▶ **What you should do**
From the listing below, retype exactly the line holding "solo la reparación", the line holding "en casos donde", and the lines between them; skip everything else.

▶ **Supplied records**
--
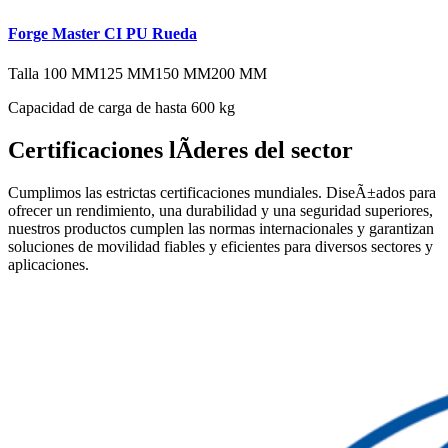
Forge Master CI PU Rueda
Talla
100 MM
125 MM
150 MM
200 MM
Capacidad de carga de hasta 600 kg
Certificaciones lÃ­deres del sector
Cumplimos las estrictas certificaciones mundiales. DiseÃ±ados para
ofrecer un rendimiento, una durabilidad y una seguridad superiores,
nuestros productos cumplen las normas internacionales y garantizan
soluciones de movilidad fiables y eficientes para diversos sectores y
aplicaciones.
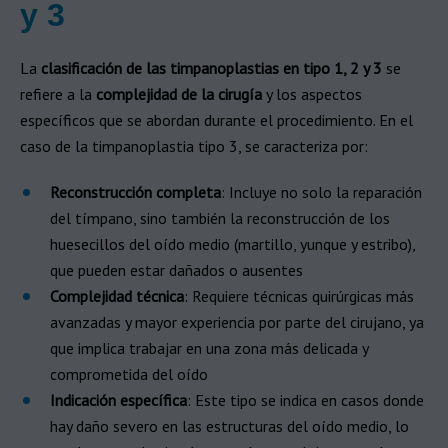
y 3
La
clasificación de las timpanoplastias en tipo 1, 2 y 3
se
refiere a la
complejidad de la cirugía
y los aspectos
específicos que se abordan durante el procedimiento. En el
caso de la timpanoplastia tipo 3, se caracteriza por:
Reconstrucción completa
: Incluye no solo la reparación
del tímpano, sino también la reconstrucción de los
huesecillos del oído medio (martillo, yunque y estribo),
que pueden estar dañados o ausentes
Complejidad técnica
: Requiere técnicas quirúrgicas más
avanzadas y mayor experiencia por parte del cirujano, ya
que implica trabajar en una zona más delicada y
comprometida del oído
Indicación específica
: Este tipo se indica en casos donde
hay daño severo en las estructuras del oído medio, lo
--
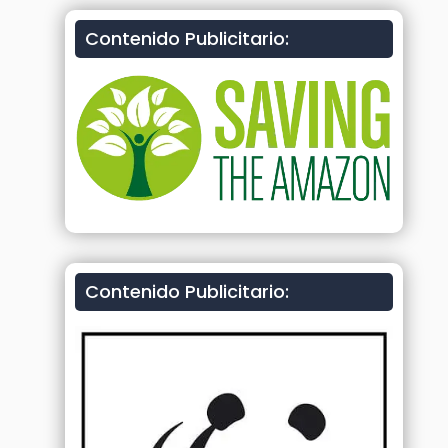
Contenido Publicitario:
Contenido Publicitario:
--
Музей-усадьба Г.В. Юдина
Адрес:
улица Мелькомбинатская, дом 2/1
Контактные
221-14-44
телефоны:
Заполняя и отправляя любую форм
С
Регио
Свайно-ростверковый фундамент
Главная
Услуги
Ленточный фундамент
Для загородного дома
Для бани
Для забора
--
▶ **Output for this exercise**
: Incluye no solo la reparación
del tímpano, sino también la reconstrucción de los
huesecillos del oído medio (martillo, yunque y estribo),
que pueden estar dañados o ausentes
Complejidad técnica
: Requiere técnicas quirúrgicas más
avanzadas y mayor experiencia por parte del cirujano, ya
que implica trabajar en una zona más delicada y
comprometida del oído
Indicación específica
: Este tipo se indica en casos donde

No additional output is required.